§ Task requirements
Take each line from the material below that includes the string "download" and copy it.

§ Supplied information
☆ ☆ ☆ ☆
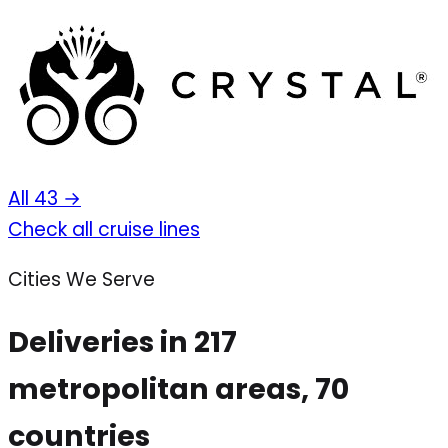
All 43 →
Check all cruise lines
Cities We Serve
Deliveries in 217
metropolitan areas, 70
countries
☆ ☆ ☆ ☆
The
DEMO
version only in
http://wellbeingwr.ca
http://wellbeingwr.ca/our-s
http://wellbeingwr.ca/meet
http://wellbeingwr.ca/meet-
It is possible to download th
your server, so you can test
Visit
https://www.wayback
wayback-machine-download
☆ ☆ ☆ ☆
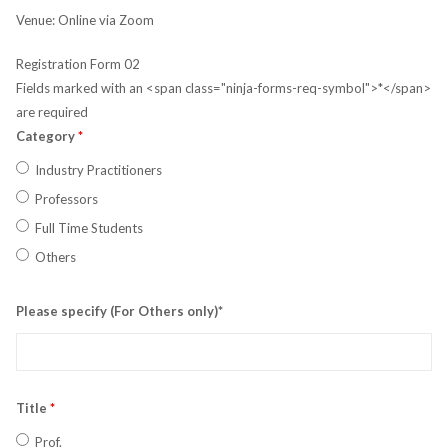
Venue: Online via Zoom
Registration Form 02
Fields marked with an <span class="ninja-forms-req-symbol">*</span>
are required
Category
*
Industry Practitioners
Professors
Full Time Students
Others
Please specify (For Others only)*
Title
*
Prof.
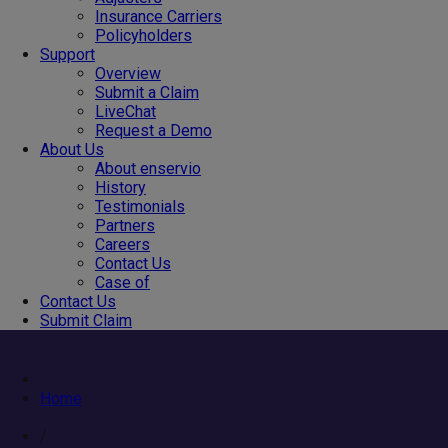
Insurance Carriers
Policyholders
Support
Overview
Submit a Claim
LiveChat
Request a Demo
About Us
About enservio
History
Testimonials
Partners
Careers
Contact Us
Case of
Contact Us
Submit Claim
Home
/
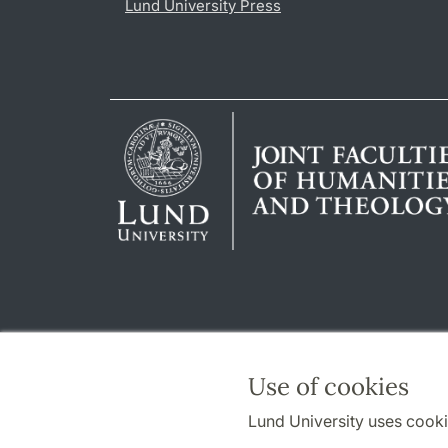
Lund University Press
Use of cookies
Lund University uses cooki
☆ ☆ ☆ ☆
§ Answer for the task
It is possible to download th
wayback-machine-download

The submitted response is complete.